Mais laquelle est la mieu pour un mac ? 
Il faut partitionner le DD ? Combien laisser pour linux ?
Existe-t-il des tutos ?

Merci d'avance pour toutes vos réponses.
Pooky


----------



## Deleted member 47804 (28 Juin 2008)

Si tu es nouveau sur Linux, Ubuntu est la meilleure distribution. Elle a la plus large communauté, et aussi la plus ouverte au nouveaux venu. Le site officiel d'Ubuntu contient de très bon tutorial.
J'éviterai Fedora, sauf si ton ami est prêt à t'aider, auquelle cas je te la conseil. Bien qu'à mon sens Ubuntu soit plus abordable, un ami peut à lui seul changer l'affaire... Reste à voir. 
Sur un Macbook pro j'attribuerai 30go à Linux, ce qui me parait amplement suffisant pour débuter. Sur un Macbook air 20go max. Il n'y a pas beaucoup d'application très volumineuse pour  un nouveau Linux user. Ca suffit amplement pour la découverte.
C'est ce que je fais moi, et 30go, c'est limite un peu trop.


----------



## daffyb (29 Juin 2008)

maintenant une question importante est pourquoi faire ?
parce que si c'est uniquement pour découvrir tu peux l'installer en virtualisation avec Vmware ou Parallels ce qui est bien plus simple&#8230;


----------



## Pooky (29 Juin 2008)

Merci pour ces réponses .

Oui c'est pour découvrir linux et avoir un autre environnement que OS X.
Et puis qui sait par la suite rester que sous linux. 

Qu'est ce que Vmware ou Parallels ? 

Mon ami a fedora sur windows peut etre qu'il ne saura pas m'aider sur mac ... 
30go cela me parait peu ... Pourquoi si peu ? 

Et peut-etre que ce n'est pas la bonne rubrique, mais le MBA est-il fragile, car si peu de matiere ca doit pas etre bien resistant !


----------



## daffyb (29 Juin 2008)

Pooky a dit:


> Merci pour ces réponses .
> 
> Oui c'est pour découvrir linux et avoir un autre environnement que OS X.
> Et puis qui sait par la suite rester que sous linux.


Soit, mais face à MacOS c'est peu sûr


Pooky a dit:


> Qu'est ce que Vmware ou Parallels ?


Google est ton ami. Ceux sont des solutions de virtualisation


Pooky a dit:


> Mon ami a fedora sur windows peut etre qu'il ne saura pas m'aider sur mac ...
> 30go cela me parait peu ... Pourquoi si peu ?


Ben pour "découvrir" c'est largement suffisant !


Pooky a dit:


> Et peut-etre que ce n'est pas la bonne rubrique, mais le MBA est-il fragile, car si peu de matiere ca doit pas etre bien resistant !


si c'était si fragile, je pense que ça se saurait.


----------



## Pooky (29 Juin 2008)

Ok je vais rechercher tout ca sur google pas de soucis.

Ok pour 30 Go.
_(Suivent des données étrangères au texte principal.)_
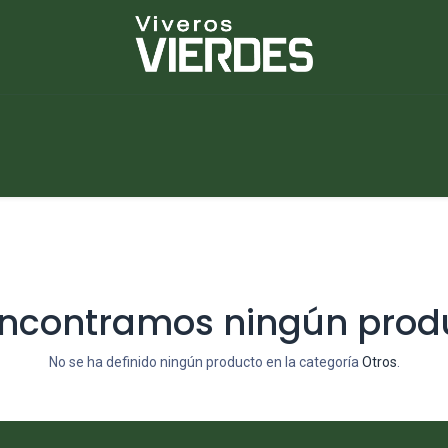
NUEVOS
lantas
Piedras
Macetas
Platos
ncontramos ningún prod
No se ha definido ningún producto en la categoría
Otros
.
Par contre je vous demanderai quand le moment sera venu comment partitionner un DD avec Mac...


----------



## Anonyme (2 Juillet 2008)

Pour ce qui est de la virtualisation, il ne faut pas oublier qu'il y a un concurrent gratuit et open source : virtualbox. 30 Go pour Linux, c'est énorme moi l'image de mon disque Ubuntu fait à peine 3 Go et quand on fait de la virtualisation on ne partitionne pas : le disque dur virtuel est un fichier comme un autre.


----------